Паника. В спешке выезжающие кто куда горожане.

Полицейские акции. Первый обезображенный труп киевца.

А потом трупы, трупы, трупы.

Окровавленные трупы людей и мутантов на серых утренних улицах. Каждое утро всё больше. И дни, когда их уже не успевали убрать одни или сожрать другие.

И воинские части по всему городу. И заваренные канализационные люки.

И журналисты, караулившие ее в подъезде. И дни, когда она прятала Лёшу и от соседей, и от военных.

Но всё это было зря. Все «меры» — зря. Они просто растягивали время.

Прошлое Лариса помнила смутно. Какими-то обрывками. И лучше всего — цвет этих обрывков.

Странно белая, сияющая с утра палата, яркий свет. Белый халат сестры.

— У вас мальчик, только понимаете…

Грязный, залапанный стол, тараканы из щелей, красные, как сырое мясо, пятна на лице алкоголика соседа. Мутные глаза из чёрного экрана.

— Собственно, само название «генетическая эпидемия», мне кажется, не отвечает, так сказать, моменту дня. Конечно, невозможно отрицать наличие определенных фактов, но все сведения, которыми забиты газеты, это попросту преувеличения, основанные на слухах…

Чёрное.

— Наши медики в данный момент изыскивают методы…

Серый день.

— Вы не могли бы рассказать нам…

— Нет.

— А если…

— Нет.

— Но вы же даже не слушаете меня!

— Нет.

Красное и чёрное.

Агония. Мародеры. Погромы. Озверевшие от предчувствия смерти солдаты.

Днем, казалось, земля отдавала водкой, ночью, в свете костров, она уже пахла кровью.

Потом всё стало бесполезным.

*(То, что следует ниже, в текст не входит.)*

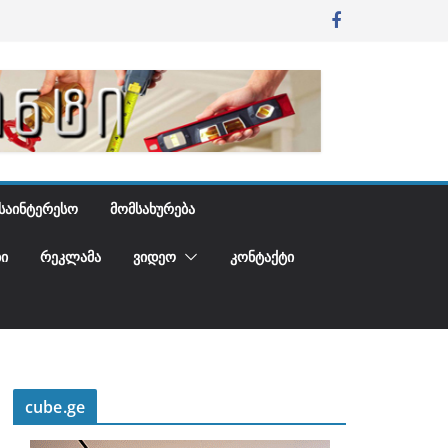
ᲡᲐᲘᲜᲢᲔᲠᲔᲡᲝ
ᲛᲝᲛᲡᲐᲮᲣᲠᲔᲑᲐ
Ი
ᲠᲔᲙᲚᲐᲛᲐ
ᲕᲘᲓᲔᲝ
ᲙᲝᲜᲢᲐᲥᲢᲘ
cube.ge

Солдат вывели. Город закрыли. Кто мог — уехал.

Кто-то не мог.

Уцелевшие киевцы затаились под городом, голодные, озлобленные.

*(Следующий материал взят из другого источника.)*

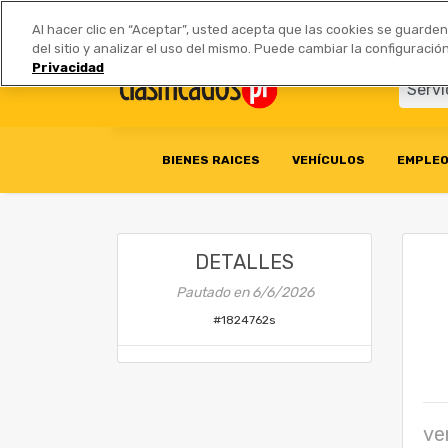
Anúnciate
|
Tarifas
Socios 
Al hacer clic en “Aceptar”, usted acepta que las cookies se guarde
del sitio y analizar el uso del mismo. Puede cambiar la configurac
Privacidad
BIENES RAICES
VEHÍCULOS
EMPLE
DETALLES
Pautado en
6/6/2026
#
1824762s
ve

И нужно было как-то жить, потому что для неё другого города не было.

Свет пока ещё горит. Телевизор, правда, сломался. А радио работает.

Свежих газет бы… Почту, наверно, уже привезли, но идти за ней страшно.

Лёша вчера принёс большую пачку сухарей. Он раньше никогда ничего не приносил. И у нее сразу затеплилась надежда, что он всё же понимает её. Понимает, как страшно ей идти за продуктами. Но идти нужно. И Лёша, даже если поймёт, пойти не сможет, его просто не впустят.

И Лариса решилась.

Хорошо бы с Веркой, но Верки опять нет…

Лариса шла, прижимаясь к домам, заглядывая в подворотни. Говорят, не ходят они днем. Да мало ли, что говорят.

«Ничего. Я же знаю, чувствую, что со мной не может ничего случиться. Нужно только идти прямо. Сначала цель — вот до этого столба. Пока я иду по прямой, всё будет хорошо. Главное — не сходить с тротуара. И с прямой — ни шагу. И смотреть на столб. И по сторонам».

Показалось серое одноэтажное здание. Стеклянные братья этой кирпичной коробки все там, в кучах мусора и битого стекла.

Лариса постучала в зарешеченное окно.

— Лена, открой, это я.

Оглянулась по сторонам.

Одни двери, другие. И вот она в магазине. Прилавок — баррикада. За него так просто не попадешь. За прилавком неухоженная, испитая старуха — Леночка Ивлева. Она рада Ларисе до слёз.

— Давно привозили?

— Со вчера. Хлеб черствый. Да ты всё равно бери, когда привезут еще. У меня печенье осталось. Дать? Ты постой маленько. Как ты? Лёша — как?

«Лёша» продавщица произнесла с таким теплом, что Лариса не смогла не ответить. Она рассказала про сухари, про то, как страшно стало ей по ночам. Слезы сами вливались в голос, но после этих слез — много легче.